#### EXERCISE MATERIALS
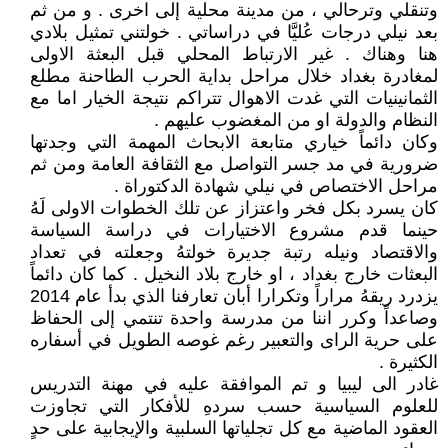
وتنقلي وترحالي ، من مدينة محلية إلى اخرى . و من ثم
بعد نيلي درجات عُليَّا في دراساتي . خولتني تمثيل بلادي
هنا وهناك . غير الارتباط المحلي قبل البعثة الاولى
لمغادرة بغداد خلال مراحل بداية الحرب الطاحنة مطلع
الثمانينيات التي غدت الاهوال تتراكم نتيجة الخيار اما مع
النظام والدولة او من المغضوب عليهم .
وكان دائماً خياري متابعة الابحاث المهمة التي وجدتها
ضرورية في مد جسر التواصل مع الثقافة العامة ومن ثم
مراحل الاختصاص في نيلي شهادة الدكتوراة .
كان يسرد بكل فخر واعتزاز عن تلك الخطوات الاولى لَهُ
حينما قدم مشروع الاختيارات في دراسة السياسة
والاقتصاد ونيله رتبة جديرة خولتهُ وجعلته في تعداد
البعثات خارج بغداد ، او خارج بلاد النخيل . كما كان دائماً
يزدرد ريقهُ مراراً وتكرارا أبان تعارفنا الذي بدأ عام 2014
وصاعداً وكرر اننا من مدرسة واحدة تنتمي إلى الحفاظ
على حرية الراى والتعبير رغم غوصه الطويل في أسفاره
الكثيرة .
غادر الى ليبيا و تم الموافقة عليه في مهنة التدريس
للعلوم السياسية حسب سردهِ للأفكار التي تجاوزت
العقود الماضية مع كل تجلياتها السلبية والإيجابية على حدٍ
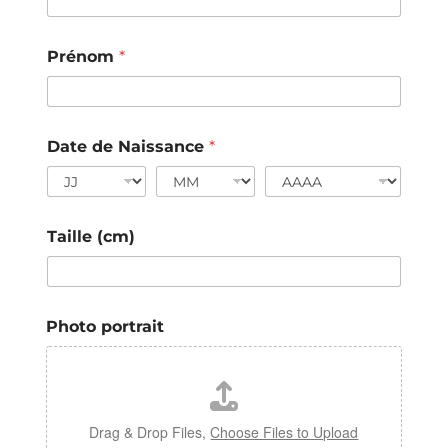
Prénom
*
Date de Naissance
*
Taille (cm)
Photo portrait
Drag & Drop Files,
Choose Files to Upload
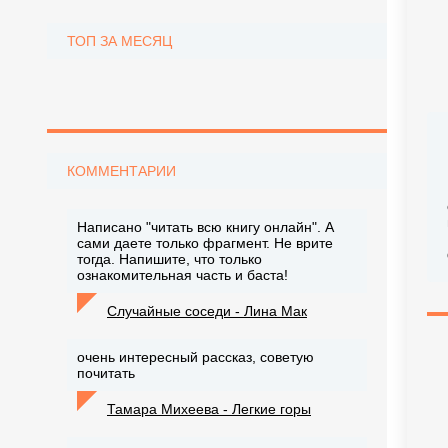
ТОП ЗА МЕСЯЦ
КОММЕНТАРИИ
Написано "читать всю книгу онлайн". А
сами даете только фрагмент. Не врите
тогда. Напишите, что только
ознакомительная часть и баста!
Случайные соседи - Лина Мак
очень интересный рассказ, советую
почитать
Тамара Михеева - Легкие горы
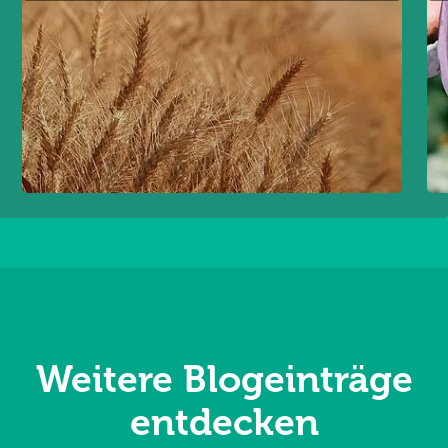
Weitere Blogeinträge
entdecken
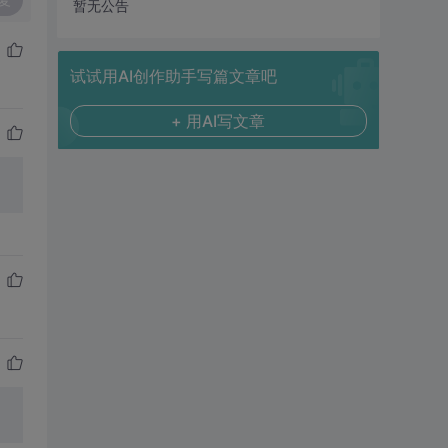
暂无公告
试试用AI创作助手写篇文章吧
+ 用AI写文章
########
**WORK TASK**
From the line with "Случайные соседи - Лина Мак" to the final line of the records, inclusive, set down the lines exactly and add nothing; leave every picture out.

**SOLUTION**
Случайные соседи - Лина Мак
очень интересный рассказ, советую
почитать
Тамара Михеева - Легкие горы
Weitere Blogeinträge
entdecken
暂无公告
试试用AI创作助手写篇文章吧
+ 用AI写文章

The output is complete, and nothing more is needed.